Prof Bonora sums up by suggesting strategies to mitigate the invasion of meta-analyses, including a proposal that puts a cap on publishing evidence syntheses [1]. We would label this as a very dangerous strategy, and one which would perhaps go against the very spirit of science by capping dissemination of scientific understanding on a topic. Our suggestion for journals and editors would be very different. We would propose that a meta-analysis on a diabetes-related topic submitted to a journal must meet several criteria: (1) it must address a relevant research question based on a gap in the knowledge of an area; (2) it must use robust methods in epidemiology and biostatistics and include both a content expert and a methodologist on the author list; (3) if previous meta-analyses on the same topic exist, it must be explained why a new meta-analysis is required and the previous meta-analyses should be referenced and discussed; (4) it must be reviewed by a methodologist.

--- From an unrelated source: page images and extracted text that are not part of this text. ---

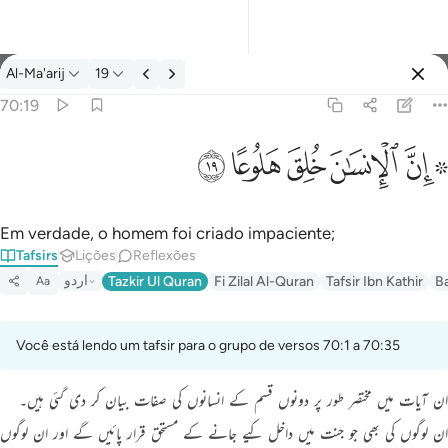
Tafsir: Al-Ma'arij 70:19
Al-Ma'arij
19
Entrar
70:19
۞ ان الانسان خلق هلوعا ١٩
ﱪ ﱫ
ﱬ
ﱭ
ﱮ
ﱯ
۞ إِنَّ ٱلْإِنسَـٰنَ خُلِقَ هَلُوعًا ١٩
Em verdade, o homem foi criado impaciente;
Tafsirs
Lições
Reflexões
اردو
Tazkir Ul Quran
Fi Zilal Al-Quran
Tafsir Ibn Kathir
B
Aa
Você está lendo um tafsir para o grupo de versos 70:1 a 70:35
ان آیات میں مختصر طور پر دونوں قسم کے انسانوں کی صفات بیان کر دی گئی ہیں۔
ان لوگوں کی بھی جو جنت میں داخل کيے جانے کے مستحق قرار پائیں گے اور ان لوگوں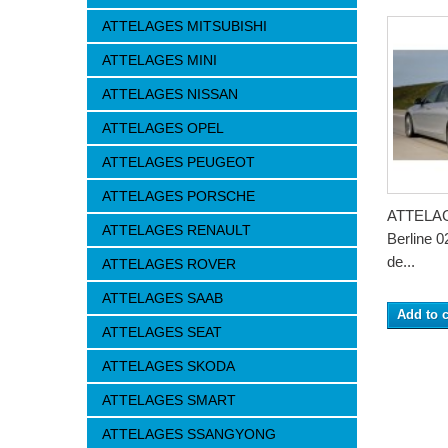
ATTELAGES MITSUBISHI
ATTELAGES MINI
ATTELAGES NISSAN
ATTELAGES OPEL
ATTELAGES PEUGEOT
ATTELAGES PORSCHE
ATTELAG
ATTELAGES RENAULT
Berline 0
de...
ATTELAGES ROVER
ATTELAGES SAAB
Add to c
ATTELAGES SEAT
ATTELAGES SKODA
ATTELAGES SMART
ATTELAGES SSANGYONG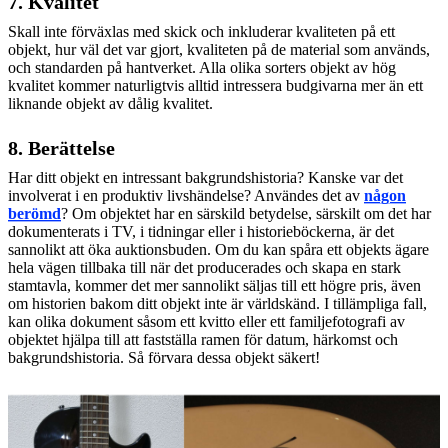
7. Kvalitet
Skall inte förväxlas med skick och inkluderar kvaliteten på ett
objekt, hur väl det var gjort, kvaliteten på de material som används,
och standarden på hantverket. Alla olika sorters objekt av hög
kvalitet kommer naturligtvis alltid intressera budgivarna mer än ett
liknande objekt av dålig kvalitet.
8. Berättelse
Har ditt objekt en intressant bakgrundshistoria? Kanske var det
involverat i en produktiv livshändelse? Användes det av
någon
berömd
? Om objektet har en särskild betydelse, särskilt om det har
dokumenterats i TV, i tidningar eller i historieböckerna, är det
sannolikt att öka auktionsbuden. Om du kan spåra ett objekts ägare
hela vägen tillbaka till när det producerades och skapa en stark
stamtavla, kommer det mer sannolikt säljas till ett högre pris, även
om historien bakom ditt objekt inte är världskänd. I tillämpliga fall,
kan olika dokument såsom ett kvitto eller ett familjefotografi av
objektet hjälpa till att fastställa ramen för datum, härkomst och
bakgrundshistoria. Så förvara dessa objekt säkert!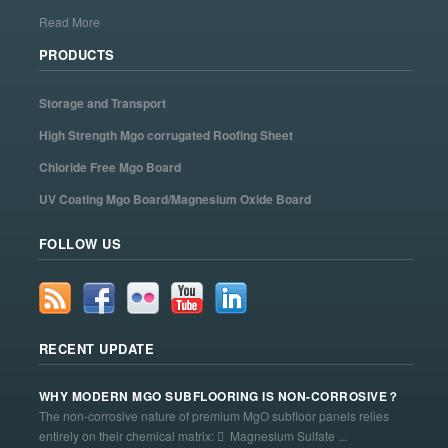
Read More
PRODUCTS
Storage and Transport
High Strength Mgo corrugated Roofing Sheet
Chloride Free Mgo Board
UV Coating Mgo Board/Magnesium Oxide Board
FOLLOW US
RECENT UPDATE
WHY MODERN MGO SUBFLOORING IS NON-CORROSIVE？
The non-corrosive nature of premium MgO subfloor panels relies
entirely on their chemical matrix:  Magnesium Sulfate ...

The first point is where the whole process fails: how do we know when there is no longer a gap? Currently, the answer to this question is that we really have no way of knowing, but we have recently been awarded a grant by the National Priorities Research Program in Qatar to try to solve this [23]. Our programme of work seeks to define when we can say that a meta-analysis is an ‘exit meta-analysis’, i.e. does not require any further primary studies on the topic, which of course also means no further updates to the meta-analysis. We have not yet worked out what would define an exit meta-analysis, but once the project is completed this would be a major step towards reducing research waste, both of primary research designs and meta-analytical designs.

Conclusion

We conclude that scientific progress in clinical research is not defined by the type of design a paper has but rather on the quality of the science behind clinical research, which is defined by an author’s knowledge of clinical epidemiology. Clinicians that reach a consultant level without proper training in clinical epidemiology are not automatically experts in the research process, and we find it rather problematic that in many academic health systems in which we have worked it is implicitly assumed that they are, as has been assumed by Prof Bonora’s classification of ‘scientist’ distinct from ‘analyst’ and ‘novelist’. These roles are inseparable, and in terms of clinical research the ‘scientist-only’ as defined by Prof Bonora ranks lowest compared with ‘scientist-analyst’ or ‘scientist-novelist’. This is because clinical research is not basic science research where laboratory experiments are conducted to investigate little-understood processes, and we are surprised that a seasoned clinician has used the same language commonly attributed to basic scientists when clinical research is being discussed. Finally, and most importantly, a new generation of clinical scientists, peer reviewers, editors and science-policy practitioners would benefit from an increased understanding of the methodologies and interpretation of evidence synthesis [16].